L’association astrologique de l’Arcane sans nom est Pluton. Pluton est le grand « laboureur » du zodiaque, une puissance des profondeurs de l’inconscient à laquelle rien ne résiste indéfiniment. C’est l’un des « prédateurs » de Saturne quand ce dernier est trop bloqué dans ses structures rigides et sécuritaires. Mais en réalité, il est celui qui, à terme, aide Saturne à fabriquer son or. Pluton travaille dans l’ombre, de façon sous-terraine, parfois durant de nombreuses années. C’est le roi des ténèbres et son travail n’est rien de plus et rien de mois que de préparer le terrain de la transformation du plomb saturnien en or (toujours saturnien). L’alchimiste du zodiaque reste Saturne -c’est lui qui agit dans la matière. Et la carte qui lui correspond dans le Tarot est l’Hermite.

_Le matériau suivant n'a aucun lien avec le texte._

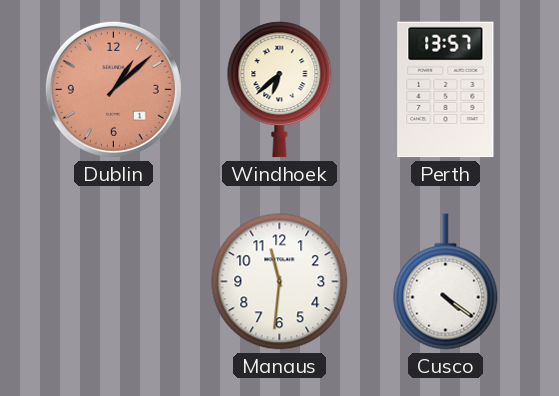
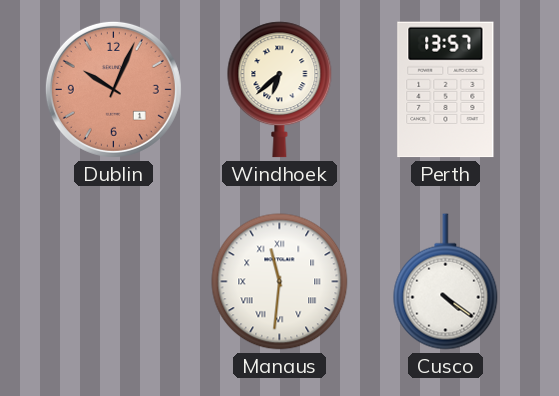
Dublin: 1:08 -> 10:04
Manaus numerals: Arabic -> Roman
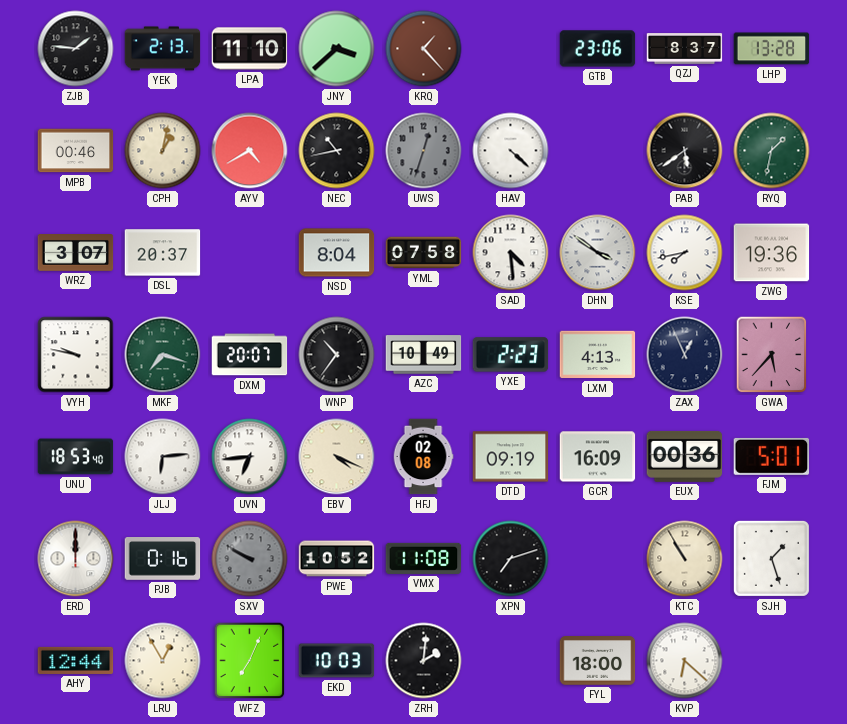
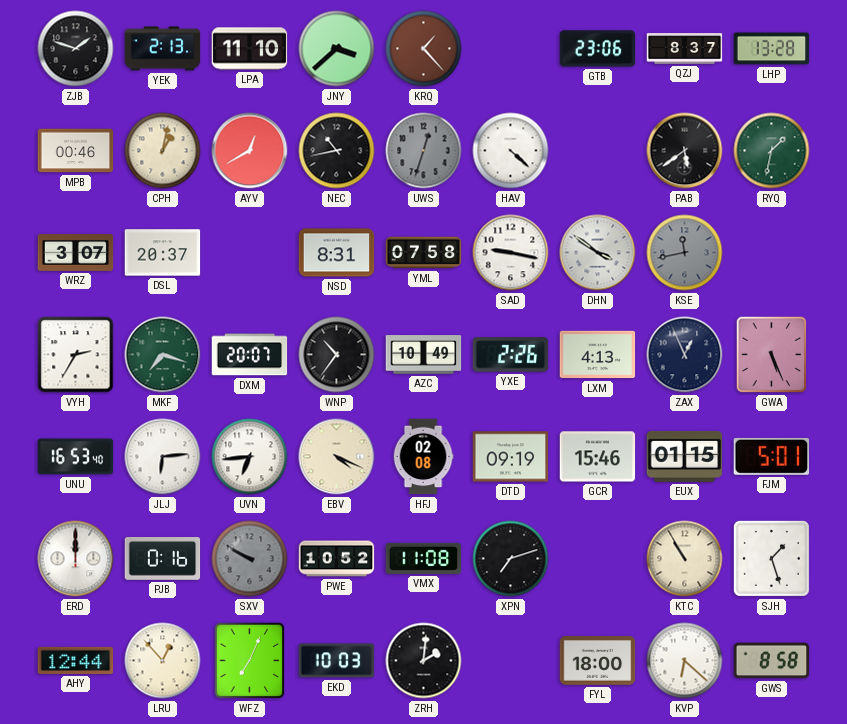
ZJB: 1:46 -> 1:48
AYV: 4:40 -> 12:40
NSD: 8:04 -> 8:31
SAD: 4:29 -> 9:17
KSE: 7:43 -> 11:43
KSE dial: white -> grey
ZWG: 19:36 -> none
VYH: 9:47 -> 2:35
YXE: 2:23 -> 2:26
GWA: 5:37 -> 5:26
UNU: 18:53 -> 16:53
GCR: 16:09 -> 15:46
EUX: 00:36 -> 01:15
LRU: 12:55 -> 12:53
GWS: none -> 8:58
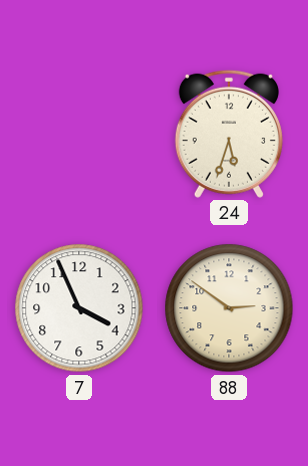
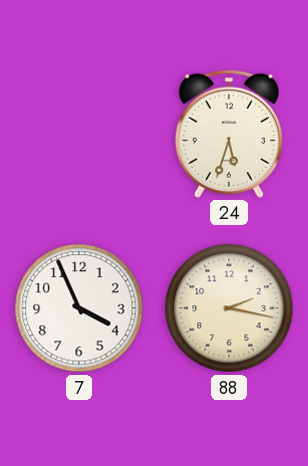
88: 2:51 -> 2:17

Pluton agit donc en sous-tâche car il n’intervient pas directement dans le monde des vivants. Il laboure notre inconscient et fait remonter à la surface les déchets non digérés qui bloquent le travail alchimique de Saturne. Il nous offre l’opportunité de les ramener à la lumière pour les reconnaître, les digérer et les transformer en libérant l’énergie ainsi produite qui viendra (r)allumer la flamme créative d’Uranus!
Uranus, considéré aussi comme l’un des prédateurs de Saturne est celui qui brise les structures et libère l’énergie stagnante qui y était enfermée depuis trop longtemps. Le symbole de cette libération dans le Tarot est la carte de la Maison-Dieu. Bien sûr, cette carte comme toute les cartes du Tarot, n’a pas une seule signification. Mais elle y associe quelque chose du combat entre Uranus et Saturne de mon point de vue. Encore une fois, on peut l’envisager comme un combat, mais cela peut se vivre comme une collaboration aussi.

N’oublions pas qu’en astrologie Uranus et Saturne gouvernent ensemble le signe du Verseau. Uranus étant le nouveau maître et Saturne, l’ancien. Ces deux planète ont donc quelque chose à s’apprendre mutuellement et un espace de vie à se partager. Et quand l’un va trop loin (aucune extrême n’est bonne) l’autre est là pour rattraper les dégâts.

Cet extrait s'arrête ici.